Director - Site Reliability Engineering (REF14563M) - Visa Digital Developer Platform (VDDP)

Full-time

Job Family Group: Technology and Operations

Company Description

Common Purpose, Uncommon Opportunity. Everyone at Visa works with one goal in mind – making sure that Visa is the best way to pay and be paid, for everyone everywhere. This is our global vision and the common purpose that unites the entire Visa team. As a global payments technology company, tech is at the heart of what we do: Our VisaNet network processes over 13,000 transactions per second for people and businesses around the world, enabling them to use digital currency instead of cash and checks. We are also global advocates for financial inclusion, working with partners around the world to help those who lack access to financial services join the global economy. Visa’s sponsorships, including the Olympics and FIFA™ World Cup, celebrate teamwork, diversity, and excellence throughout the world. If you have a passion to make a difference in the lives of people around the world, Visa offers an uncommon opportunity to build a strong, thriving career. Visa is fueled by our team of talented employees who continuously raise the bar on delivering the convenience and security of digital currency to people all over the world. Join our team and find out how Visa is everywhere you want to be.

Job Description

Site Reliability Engineering (SRE) is an engineering discipline that combines software and systems engineering to build and run large-scale, massively distributed, fault-tolerant systems. The discipline was started at Google and at DDP, we want to run production using the same principles. SRE ensures that DDP services—both our internally critical and our externally-visible systems—have reliability and uptime appropriate to users' needs and a fast rate of improvement while keeping an ever-watchful eye on capacity and performance.

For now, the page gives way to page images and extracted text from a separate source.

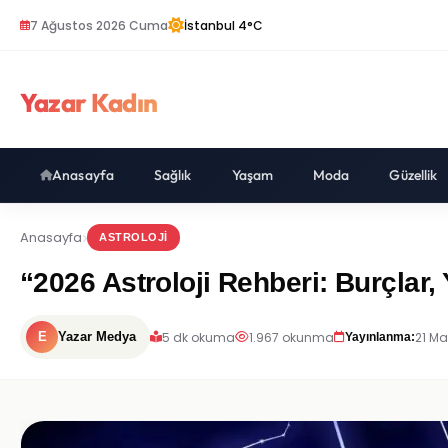
7 Ağustos 2026 Cuma
İstanbul 4°C
Yazar Kadın
Anasayfa
Sağlık
Yaşam
Moda
Güzellik
Anasayfa
ASTROLOJI
“2026 Astroloji Rehberi: Burçlar,
5 dk okuma
1.967 okunma
21 Ma
E
Yazar Medya
Yayınlanma:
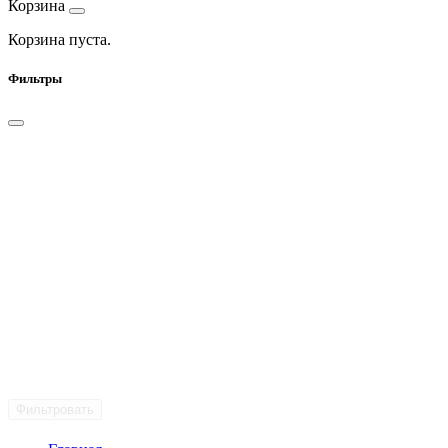
Корзина
Корзина пуста.
Фильтры
Фильтровать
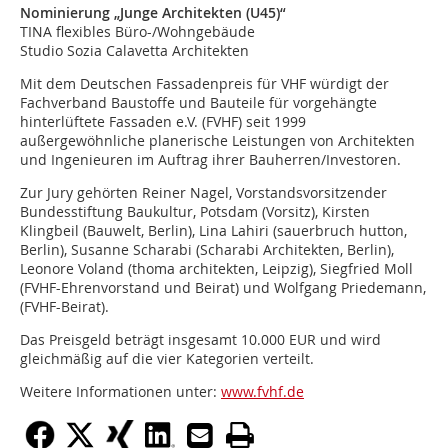
Nominierung „Junge Architekten (U45)“
TINA flexibles Büro-/Wohngebäude
Studio Sozia Calavetta Architekten
Mit dem Deutschen Fassadenpreis für VHF würdigt der
Fachverband Baustoffe und Bauteile für vorgehängte
hinterlüftete Fassaden e.V. (FVHF) seit 1999
außergewöhnliche planerische Leistungen von Architekten
und Ingenieuren im Auftrag ihrer Bauherren/Investoren.
Zur Jury gehörten Reiner Nagel, Vorstandsvorsitzender
Bundesstiftung Baukultur, Potsdam (Vorsitz), Kirsten
Klingbeil (Bauwelt, Berlin), Lina Lahiri (sauerbruch hutton,
Berlin), Susanne Scharabi (Scharabi Architekten, Berlin),
Leonore Voland (thoma architekten, Leipzig), Siegfried Moll
(FVHF-Ehrenvorstand und Beirat) und Wolfgang Priedemann,
(FVHF-Beirat).
Das Preisgeld beträgt insgesamt 10.000 EUR und wird
gleichmäßig auf die vier Kategorien verteilt.
Weitere Informationen unter:
www.fvhf.de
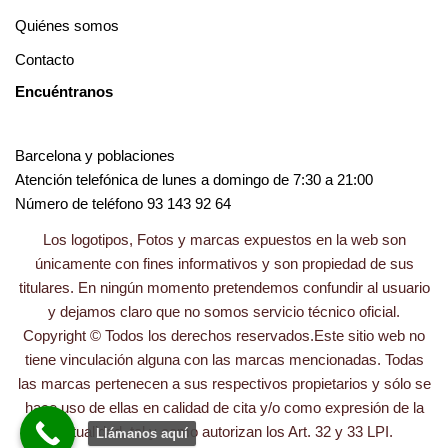
Quiénes somos
Contacto
Encuéntranos
Barcelona y poblaciones
Atención telefónica de lunes a domingo de 7:30 a 21:00
Número de teléfono 93 143 92 64
Los logotipos, Fotos y marcas expuestos en la web son
únicamente con fines informativos y son propiedad de sus
titulares. En ningún momento pretendemos confundir al usuario
y dejamos claro que no somos servicio técnico oficial.
Copyright © Todos los derechos reservados.Este sitio web no
tiene vinculación alguna con las marcas mencionadas. Todas
las marcas pertenecen a sus respectivos propietarios y sólo se
hace uso de ellas en calidad de cita y/o como expresión de la
actualidad, tal y como autorizan los Art. 32 y 33 LPI.
Llámanos aquí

At Visa we’re hiring the very best and are committed to creating exceptional employee experiences. We realize that Site Reliability Engineering practices is the key to deliver successful enterprise scale web services and we looking for an exceptional engineering leader to operate as Director of Site Reliability Engineering (SRE). This is a visible position to start as a Experienced Site Reliability Engineer and potentially be the Future Manager of site reliability engineering practices.

The Ideal candidate for this role will have the following characteristics:

A record of building and managing highly talented engineering and operations teams, distributed globally, operating massive multi-tenant time-series applications
Expertise and experience in delivering large-scale systems using big data technologies including but not limited to: Enterprise scale Prometheus, Opentsdb, Hadoop, Spark, Kafka, and other relational and noSQL databases
Proven ability to design, deliver, measure, and manage enterprise scale systems to high availability
Well versed with engineering, QA and technical operations practices with agile application development and delivery vehicles
Experience with handling customer interactions, by being a creative problem solver for large enterprise client environments
Intellectual curiosity about the products that they help build, along with an eye toward the business growth is a must
Mathematical maturity and rigor in thinking about data, content and information retrieval paradigms
Camaraderie and ability to work with different global engineering teams with poise is highly desired
We require authentic and precise written and spoken communication skills
Undergraduate/Graduate degrees in quantitative sciences/engineering disciplines is required
8+ years of experience in product development engineering organizations, at least half of which being in a managerial role is required

Qualifications

Required Qualification:

BS or MS degree in Computer Science and minimum 8 years of experience including at least 2 years in people management
Experience with algorithms, data structures, complexity analysis and software design
Experience in one or more mainstream programming languages

Preferred qualifications:

Interest in designing, analyzing and troubleshooting large-scale distributed systems.
Systematic problem-solving approach, coupled with strong communication skills and a sense of ownership and drive.
Ability to debug and optimize code and automate routine tasks.
People management experience a plus

Additional Information

All your information will be kept confidential according to EEO guidelines.